An important aspect in R80.10 security management and gateways is the clean-up rule at the end of every layer.
Ordered and Inline layers in R80.10 always end with a clean-up rule. This makes sure that there is always a match.
So even if a user tries to remove the last rule:
He will get this message that basically says there's an implicit cleanup rule on the gateway.
(you can actually follow-up on the best practice to keep an explicit cleanup rule by using the Compliance blade)
So what's new?
In our previous versions, the clean-up rule was a constant value:
- Any, any, drop at the end of the Firewall layer
- Any, any, accept at the end of the Applications layer
(either as an implicit rule or explicitly visible in SmartDashboard/SmartConsole)
With R80.10:
- You get better visualization of that behavior (as seen in the screenshot above)
- You can configure the action: accept or drop.
You can control the action of that implicit cleanup rule by editing the layer. This will only matter if there's no explicitly defined cleanup rule at the end of the layer.
Let's see how this can look like in different usages of layers:
Inline Layers:
The fact that there is always a match in the inline layer, eliminates any impact of the inline layer's rules outside the inline layer.
In this example, rule 5 has an inline layer.
- When changing the inline layer's rules, we can't change the enforcement for rules 1-4, because they will always be matched before rules 5-12.
- When changing the inline layer's rules, we can't change the enforcement for rules 6-11, because matching on rule 5 always ends with matching any of the rules 5.1-5.7. There will always be a match, because the cleanup is always present.
Ordered Layers:
Some ordered layers can work in whitelist mode, while others can work in blacklist mode. For example, you can work with an ordered layer of "blocked unaccepted traffic" which accepts only on the last rule.
Or you can work with an ordered layer of "accepted specific web applications" which blocks the rest of the web applications.

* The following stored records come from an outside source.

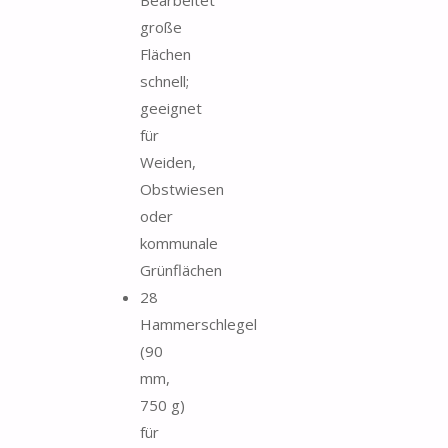
Bearbeitet
große
Flächen
schnell;
geeignet
für
Weiden,
Obstwiesen
oder
kommunale
Grünflächen
28
Hammerschlegel
(90
mm,
750 g)
für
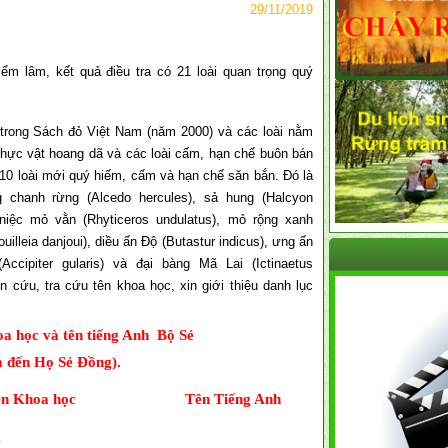
29/11/2019
ểm lâm, kết quả điều tra có 21 loài quan trọng quý
trong Sách đỏ Việt Nam (năm 2000) và các loài nằm
hực vật hoang dã và các loài cấm, hạn chế buôn bán
10 loài mới quý hiếm, cấm và hạn chế săn bắn. Đó là
g chanh rừng (Alcedo hercules), sả hung (Halcyon
 niệc mỏ vằn (Rhyticeros undulatus), mỏ rộng xanh
illeia danjoui), diều ấn Độ (Butastur indicus), ưng ấn
(Accipiter gularis) và đại bàng Mã Lai (Ictinaetus
 cứu, tra cứu tên khoa học, xin giới thiệu danh lục
a học và tên tiếng Anh Bộ Sẻ
 đến Họ Sẻ Đồng).
n Khoa học
Tên Tiếng Anh
e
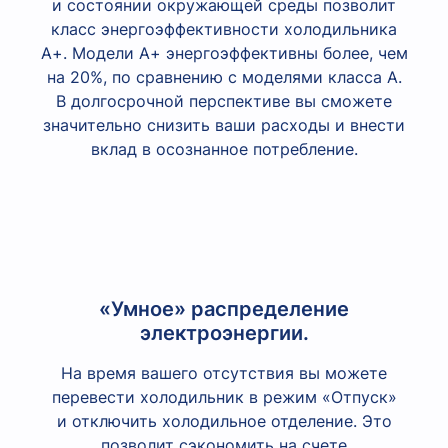
и состоянии окружающей среды позволит
класс энергоэффективности холодильника
А+. Модели А+ энергоэффективны более, чем
на 20%, по сравнению с моделями класса А.
В долгосрочной перспективе вы сможете
значительно снизить ваши расходы и внести
вклад в осознанное потребление.
«Умное» распределение
электроэнергии.
На время вашего отсутствия вы можете
перевести холодильник в режим «Отпуск»
и отключить холодильное отделение. Это
позволит сэкономить на счете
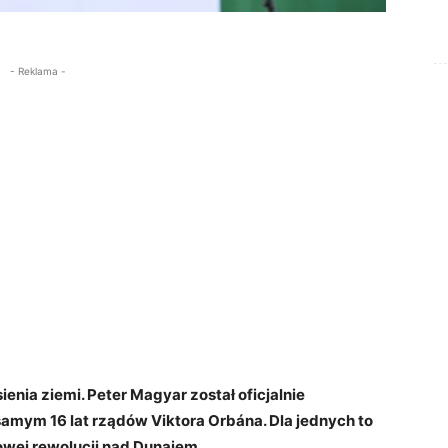
- Reklama -
enia ziemi. Peter Magyar został oficjalnie
amym 16 lat rządów Viktora Orbána. Dla jednych to
owej rewolucji nad Dunajem.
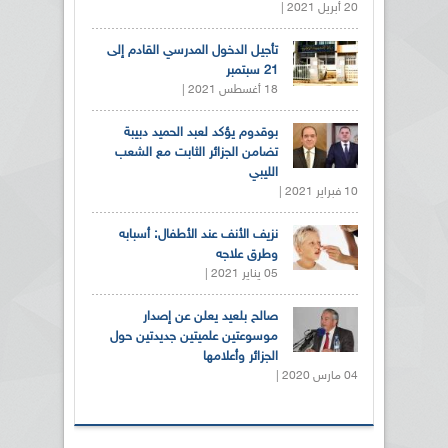
20 أبريل 2021 |
تأجيل الدخول المدرسي القادم إلى
21 سبتمبر
18 أغسطس 2021 |
بوقدوم يؤكد لعبد الحميد دبيبة
تضامن الجزائر الثابت مع الشعب
الليبي
10 فبراير 2021 |
نزيف الأنف عند الأطفال: أسبابه
وطرق علاجه
05 يناير 2021 |
صالح بلعيد يعلن عن إصدار
موسوعتين علميتين جديدتين حول
الجزائر وأعلامها
04 مارس 2020 |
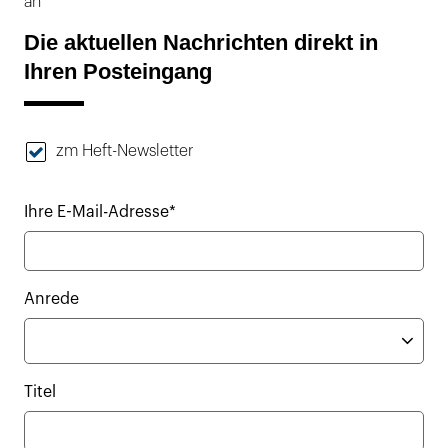
an
Die aktuellen Nachrichten direkt in
Ihren Posteingang
zm Heft-Newsletter
Ihre E-Mail-Adresse*
Anrede
Titel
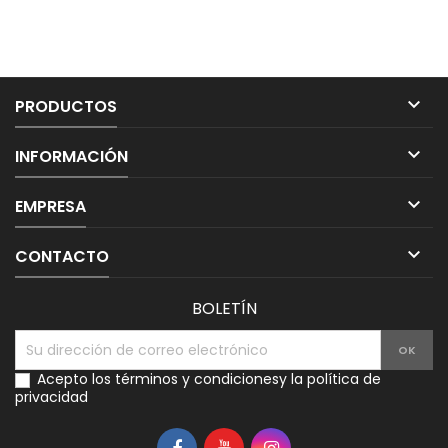

PRODUCTOS

INFORMACIÓN

EMPRESA

CONTACTO
BOLETÍN
Acepto los
términos y condiciones
y la
política de
privacidad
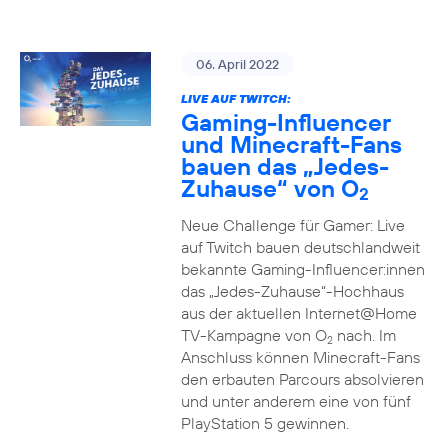
06. April 2022
LIVE AUF TWITCH:
Gaming-Influencer
und Minecraft-Fans
bauen das „Jedes-
Zuhause“ von O
2
Neue Challenge für Gamer: Live
auf Twitch bauen deutschlandweit
bekannte Gaming-Influencer:innen
das „Jedes-Zuhause“-Hochhaus
aus der aktuellen Internet@Home
TV-Kampagne von O
nach. Im
2
Anschluss können Minecraft-Fans
den erbauten Parcours absolvieren
und unter anderem eine von fünf
PlayStation 5 gewinnen.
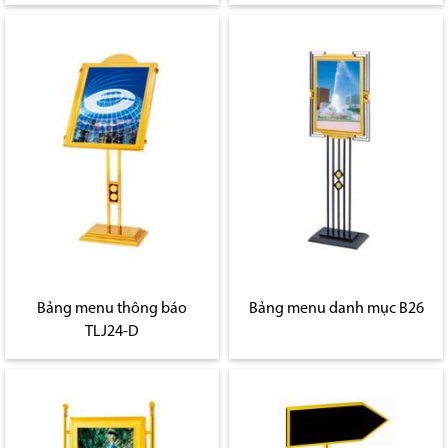
Bảng menu thông báo
Bảng menu danh mục B26
TLJ24-D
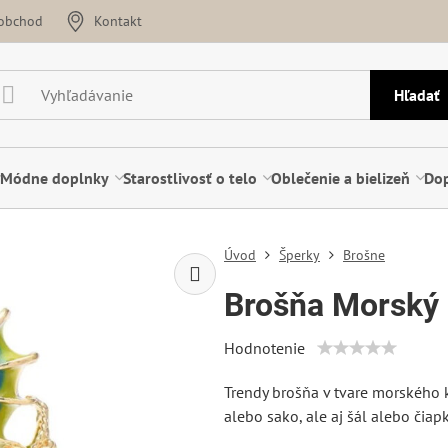
oobchod
Kontakt
Hľadať
Módne doplnky
Starostlivosť o telo
Oblečenie a bielizeň
Dop
Úvod
Šperky
Brošne
Brošňa Morský
Hodnotenie
Trendy brošňa v tvare morského k
alebo sako, ale aj šál alebo čiap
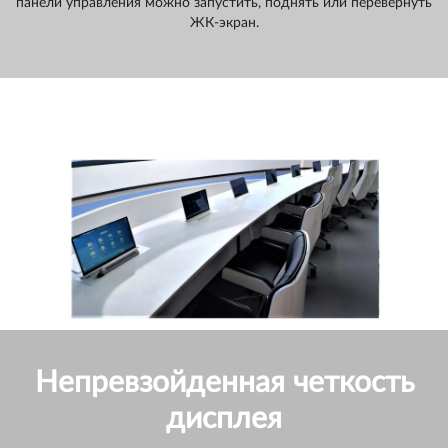
панели управления можно запустить, поднять или перевернуть
ЖК-экран.
Непревзойденная четкость
дисплея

Either way, it is OK to put an "any, any, accept" rule as the clean-up rule for an ordered layer while still ensuring unexpected traffic will be dropped, by providing an additional ordered layer with an "any, any" drop" rule.
Read more about using layers here: Layers in R80
Note: Multi-domain layers work differently here.
A local policy can have global rules and a "Domain layer" between them. When the gateway evaluates the rules in the local policy, if there was no match for the global rules at the top of the rulebase, it starts to evaluate the rules from the domain layer. If there was still no match for those rules, the global rules that were created below the domain layer are evaluated. So there is no cleanup rule before or after the domain layer.